The extraordinary bacterial Type VI secretion machine
to
John Mekalanos, Ph.D.
Chair, Department of Microbiology and Immunobiology
Harvard Medical School
Dr. Mekalanos’s research interests include the genetic basis for microbial pathogenesis, virulence regulation, functional genomics, and vaccine development. Although he has worked on half a dozen different bacterial species, Vibrio cholerae has remained his passion and pleasure. This organism has served up an unexpected number of major discoveries in the field that include the coordinate control of virulence factors, the role of phages, chromosomal islands, and virulence regulation in the emergence of human pathogens, and several novel cell biological phenomenon that have broad importance.

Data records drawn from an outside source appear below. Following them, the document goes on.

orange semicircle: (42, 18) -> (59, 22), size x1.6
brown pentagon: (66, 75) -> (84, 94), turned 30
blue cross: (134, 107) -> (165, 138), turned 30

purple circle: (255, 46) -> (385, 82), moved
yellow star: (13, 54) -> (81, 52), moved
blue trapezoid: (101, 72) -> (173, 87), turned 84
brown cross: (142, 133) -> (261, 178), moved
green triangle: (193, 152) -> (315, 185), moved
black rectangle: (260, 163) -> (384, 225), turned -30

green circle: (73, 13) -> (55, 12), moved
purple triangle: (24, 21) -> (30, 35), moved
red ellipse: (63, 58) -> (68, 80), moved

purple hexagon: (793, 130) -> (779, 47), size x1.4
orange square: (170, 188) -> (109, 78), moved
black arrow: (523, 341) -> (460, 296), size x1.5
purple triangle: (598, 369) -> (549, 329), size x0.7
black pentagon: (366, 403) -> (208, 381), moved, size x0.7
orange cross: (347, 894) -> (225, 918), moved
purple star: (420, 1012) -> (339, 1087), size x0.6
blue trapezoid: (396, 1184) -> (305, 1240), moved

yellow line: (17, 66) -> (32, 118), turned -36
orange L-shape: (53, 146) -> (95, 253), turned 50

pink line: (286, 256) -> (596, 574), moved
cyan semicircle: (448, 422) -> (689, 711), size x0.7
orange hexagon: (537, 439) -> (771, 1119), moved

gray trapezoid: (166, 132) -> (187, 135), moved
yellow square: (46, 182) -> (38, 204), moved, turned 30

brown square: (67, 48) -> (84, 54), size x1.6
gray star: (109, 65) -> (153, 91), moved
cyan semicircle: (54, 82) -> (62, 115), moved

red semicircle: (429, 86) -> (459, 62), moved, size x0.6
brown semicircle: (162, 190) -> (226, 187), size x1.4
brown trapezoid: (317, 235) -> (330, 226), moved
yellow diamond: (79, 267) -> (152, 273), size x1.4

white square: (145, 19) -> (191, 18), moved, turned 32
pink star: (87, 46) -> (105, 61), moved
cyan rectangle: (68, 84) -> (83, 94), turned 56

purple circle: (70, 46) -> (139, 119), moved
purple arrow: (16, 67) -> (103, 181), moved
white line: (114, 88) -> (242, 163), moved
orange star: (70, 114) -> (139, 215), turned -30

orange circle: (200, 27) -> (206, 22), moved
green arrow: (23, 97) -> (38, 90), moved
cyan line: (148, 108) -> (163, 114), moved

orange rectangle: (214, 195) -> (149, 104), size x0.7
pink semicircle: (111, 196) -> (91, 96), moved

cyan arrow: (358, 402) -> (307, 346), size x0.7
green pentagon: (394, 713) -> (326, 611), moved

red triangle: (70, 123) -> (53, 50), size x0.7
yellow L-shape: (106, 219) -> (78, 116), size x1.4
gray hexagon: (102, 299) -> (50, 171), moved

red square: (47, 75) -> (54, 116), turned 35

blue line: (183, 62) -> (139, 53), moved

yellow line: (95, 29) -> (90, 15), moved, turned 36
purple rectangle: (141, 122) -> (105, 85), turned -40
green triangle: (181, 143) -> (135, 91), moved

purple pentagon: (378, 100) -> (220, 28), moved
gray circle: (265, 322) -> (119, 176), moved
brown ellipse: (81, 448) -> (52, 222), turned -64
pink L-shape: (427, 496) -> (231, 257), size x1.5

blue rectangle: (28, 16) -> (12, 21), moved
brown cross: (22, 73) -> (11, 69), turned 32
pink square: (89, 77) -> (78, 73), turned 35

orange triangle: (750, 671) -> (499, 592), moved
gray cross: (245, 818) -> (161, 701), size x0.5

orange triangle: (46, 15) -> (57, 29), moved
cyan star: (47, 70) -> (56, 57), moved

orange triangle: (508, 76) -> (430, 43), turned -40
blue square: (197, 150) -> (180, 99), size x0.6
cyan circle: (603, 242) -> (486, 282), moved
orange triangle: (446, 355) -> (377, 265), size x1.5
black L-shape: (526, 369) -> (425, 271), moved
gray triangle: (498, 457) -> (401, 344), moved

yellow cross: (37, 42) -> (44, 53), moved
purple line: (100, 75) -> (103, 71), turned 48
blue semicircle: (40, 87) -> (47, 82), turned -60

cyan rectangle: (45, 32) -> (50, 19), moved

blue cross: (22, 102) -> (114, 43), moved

Over the last three decades, Mekalanos’s laboratory has contributed numerous tools for discovery and has directly or indirectly contributed to vaccine development efforts for cholera, typhoid, pertussis, toxigenic strains of E. coli, and anthrax. Several of his genetically engineered live attenuated vaccine candidates have reached clinical phase I and II trials in human subjects.
Summary
Bacterial pathogenesis typically involves multiple factors that influence the infection process. Type VI Secretion Systems (T6SS) are nanomachines that deliver proteins called effectors into target cells. The machines are evolutionarily related to the contractile tails of bacteriophages but are located within the cell cytosol. Through dynamic conformational changes in the tail sheath-like structure, these machines deliver payloads of toxic effector proteins into target cells in less than five milliseconds. By defining biochemical activity of effectors, one can reveal how many of these proteins might kill other bacterial cells as well as mammalian host cells during pathogenesis. Furthermore, emerging evidence suggests that T6SS effectors are antibacterial both in vitro and in vivo (during infection) suggesting that these may influence in-host colonization processes by eliminating competing members of the commensal microbiota. The Mekalanos lab has also investigated the transcriptional changes that occur in prey cells that are undergoing attack by the T6SS and its effectors. Remarkably, lethal attacks from competing T6SS+ bacterial species results in the production of reactive oxygen species (ROS) in prey cells when measured using several different types of reporters. ROS was induced in E. coli when exposed to not only T6SS effectors, but also P1 phage and the antibiotic polymyxin B. His lab concludes that the generation of ROS is a general outcome of contact-dependent interactions of aggressive competing bacterial species and may contribute to the lethality of such attacks.